## Data
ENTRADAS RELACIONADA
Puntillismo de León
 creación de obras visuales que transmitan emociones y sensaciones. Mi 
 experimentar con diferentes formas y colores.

## Work instruction
Could you output the lines above, exactly as written, from the one containing "creación de obras" through the last, with both ends included and no others?

## Solution below
 creación de obras visuales que transmitan emociones y sensaciones. Mi 
 experimentar con diferentes formas y colores.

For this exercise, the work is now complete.